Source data
........

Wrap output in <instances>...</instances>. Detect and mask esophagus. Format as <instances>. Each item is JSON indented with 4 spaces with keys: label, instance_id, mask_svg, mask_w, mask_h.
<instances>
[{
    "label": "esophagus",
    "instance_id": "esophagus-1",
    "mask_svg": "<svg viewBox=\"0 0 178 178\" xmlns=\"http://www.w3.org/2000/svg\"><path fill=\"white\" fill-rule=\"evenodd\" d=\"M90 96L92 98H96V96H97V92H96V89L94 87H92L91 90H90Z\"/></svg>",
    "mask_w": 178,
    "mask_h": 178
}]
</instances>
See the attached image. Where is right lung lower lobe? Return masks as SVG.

........

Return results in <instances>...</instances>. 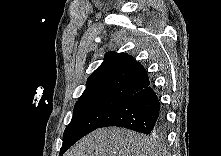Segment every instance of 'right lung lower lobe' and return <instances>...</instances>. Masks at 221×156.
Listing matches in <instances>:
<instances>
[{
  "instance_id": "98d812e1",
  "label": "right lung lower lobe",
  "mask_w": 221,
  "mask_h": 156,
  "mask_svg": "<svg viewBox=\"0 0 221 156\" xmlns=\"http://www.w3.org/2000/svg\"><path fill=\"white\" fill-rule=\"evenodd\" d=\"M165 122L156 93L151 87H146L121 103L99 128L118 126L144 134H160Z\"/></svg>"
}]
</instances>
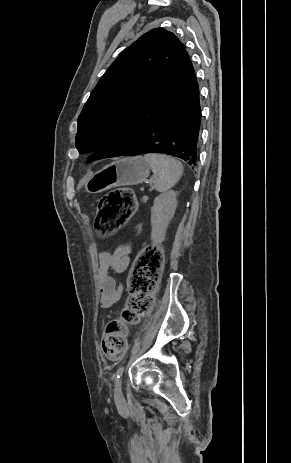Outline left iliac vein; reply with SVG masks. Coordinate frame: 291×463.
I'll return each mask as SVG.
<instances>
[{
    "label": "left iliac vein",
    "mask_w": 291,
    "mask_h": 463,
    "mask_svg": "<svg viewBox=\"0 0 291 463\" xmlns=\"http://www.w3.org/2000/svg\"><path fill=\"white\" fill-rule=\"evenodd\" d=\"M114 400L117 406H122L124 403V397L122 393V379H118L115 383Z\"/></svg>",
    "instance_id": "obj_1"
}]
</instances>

........

# [Exercise details]
Among the entries above, copy exactly only the lines starting with the one containing "Wrap output in" and going through the one containing "See the attached", both ends included.

# [Answer for this exercise]
Wrap output in <instances>...</instances>. Detect and mask esophagus. Format as <instances>. Each item is JSON indented with 4 spaces with keys: label, instance_id, mask_svg, mask_w, mask_h.
<instances>
[{
    "label": "esophagus",
    "instance_id": "esophagus-1",
    "mask_svg": "<svg viewBox=\"0 0 178 178\" xmlns=\"http://www.w3.org/2000/svg\"><path fill=\"white\" fill-rule=\"evenodd\" d=\"M90 96L92 98H96V96H97V92H96V89L94 87H92L91 90H90Z\"/></svg>",
    "mask_w": 178,
    "mask_h": 178
}]
</instances>
See the attached image. Where is right lung lower lobe? Return masks as SVG.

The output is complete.